The second call addToList(move(felix)) will pass the person into addToList as an rvalue, causing the move constructor to be called. This magic is done by the std::move function, which is in essence a static cast to rvalue, it unconditionally converts the lvalue into an rvalue which can be passed into the rvalue accepting move constructor. The result is two different behaviours that are dependent on the semantic (meaning) of what you are trying to do. The call addToList(move(felix)) will invoke the move constructor.

Person (Person&& rhs)
: name(rhs.name), age(rhs.age)
{
    cout << "Person Move Constructor Called" << endl;

    // Move the image from one object to the other
    unsigned char* image = rhs.image;
    rhs.image = NULL;
    this->image = image;
}

The move constructor behaves differently from the copy constructors. Because it’s invoked with ‘move the internals of the rhs object into this one’ it can now set its image pointer to use the internal buffer provided by the incoming rhs object. This as you can expect is much more efficient than allocating a new buffer and copying the contents of the old one into this. It does however scar the incoming rhs object, it sets rhs.image to NULL to ensure that two different objects don’t try to release the same buffer during destruction. This also means that after calling move on an object, as we did in this case on the felix object, that it should not be used outside the calling function again, as it’s internal state is now undefined. This is why the move constructor Person (Person&& rhs) does not contain a const Person&&, as that would preclude us from altering rhs.
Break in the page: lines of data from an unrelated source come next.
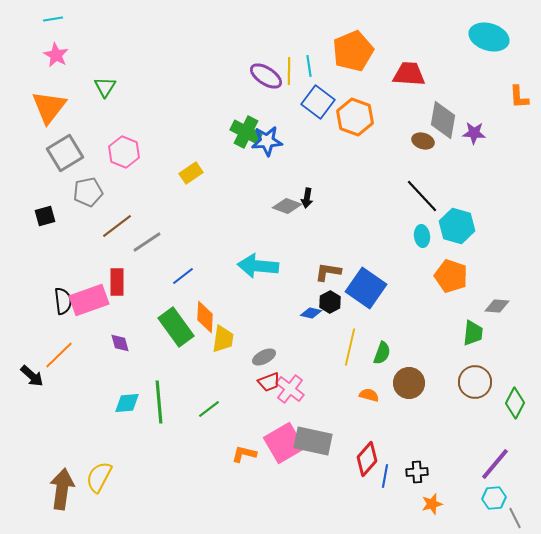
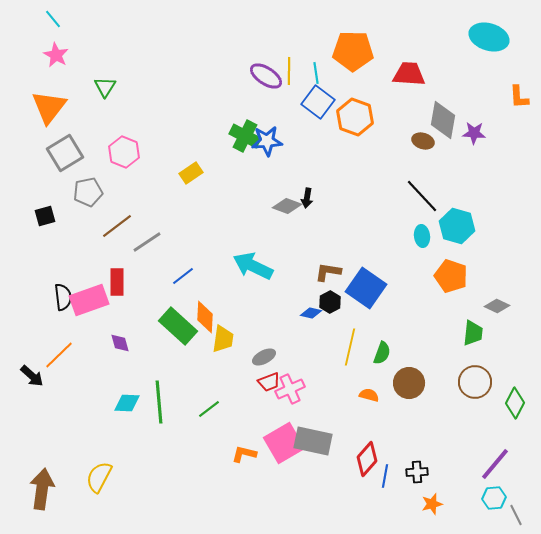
cyan line at (53, 19): rotated 60 degrees clockwise
orange pentagon at (353, 51): rotated 24 degrees clockwise
cyan line at (309, 66): moved 7 px right, 7 px down
green cross at (246, 132): moved 1 px left, 4 px down
cyan arrow at (258, 266): moved 5 px left; rotated 21 degrees clockwise
black semicircle at (63, 301): moved 4 px up
gray diamond at (497, 306): rotated 20 degrees clockwise
green rectangle at (176, 327): moved 2 px right, 1 px up; rotated 12 degrees counterclockwise
pink cross at (290, 389): rotated 28 degrees clockwise
cyan diamond at (127, 403): rotated 8 degrees clockwise
brown arrow at (62, 489): moved 20 px left
gray line at (515, 518): moved 1 px right, 3 px up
Like the copy and copy assignment constructors the move constructor has it’s move assignment counterpart. It looks like this:

Person& operator=(Person&& rhs)
{
    cout << "Person Move Assignment Operator Called" << endl;
    this->name = rhs.name;
    this->age = rhs.age;

    unsigned char* image = rhs.image;
    rhs.image = NULL;
    this->image = image;

    return *this;
}

int main()
{
    Person felix("Felix Mendelssohn", 38);
    Person anotherFelix;
    anotherFelix = move(felix); // rvalue
}
Person Constructor Called
loadImage called
Person Parameterless Constructor Called
Person Move Assignment Operator Called
Destructor called
Destructor called

Together, the move semantics of c++ 11 and the move constructors allow you to transfer ownership of objects from one place to another.